Collected data:
────────────────

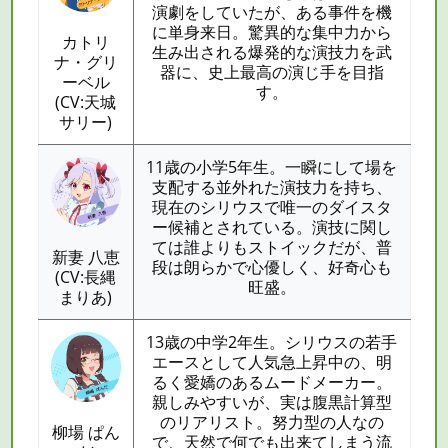
演劇をしていたが、ある事件を機
に単身来日。驚異的な集中力から
カトリ
生み出される爆発的な演技力を武
ナ・グリ
器に、史上最高の演じ手を目指
ーベル
す。
(CV:天城
サリー)
11歳の小学5年生。一瞬にして場を
支配する並外れた演技力を持ち、
現在のシリウスで唯一のダイスタ
ー候補とされている。演技に関し
ては誰よりもストイックだが、普
新妻 八恵
段は朗らかで心優しく、好奇心も
(CV:長縄
旺盛。
まりあ)
13歳の中学2年生。シリウスの若手
エースとして人気急上昇中の、明
るく愛嬌のあるムードメーカー。
親しみやすいが、実は腹黒計算型
のリアリスト。努力型の人なの
柳場 ぱん
で、天然で何でも出来てしまう流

────────────────

A verbatim reproduction of each entry is expected, with every picture omitted.

_RESPONSE FOR THIS EXERCISE_
演劇をしていたが、ある事件を機
に単身来日。驚異的な集中力から
カトリ
生み出される爆発的な演技力を武
ナ・グリ
器に、史上最高の演じ手を目指
ーベル
す。
(CV:天城
サリー)
11歳の小学5年生。一瞬にして場を
支配する並外れた演技力を持ち、
現在のシリウスで唯一のダイスタ
ー候補とされている。演技に関し
ては誰よりもストイックだが、普
新妻 八恵
段は朗らかで心優しく、好奇心も
(CV:長縄
旺盛。
まりあ)
13歳の中学2年生。シリウスの若手
エースとして人気急上昇中の、明
るく愛嬌のあるムードメーカー。
親しみやすいが、実は腹黒計算型
のリアリスト。努力型の人なの
柳場 ぱん
で、天然で何でも出来てしまう流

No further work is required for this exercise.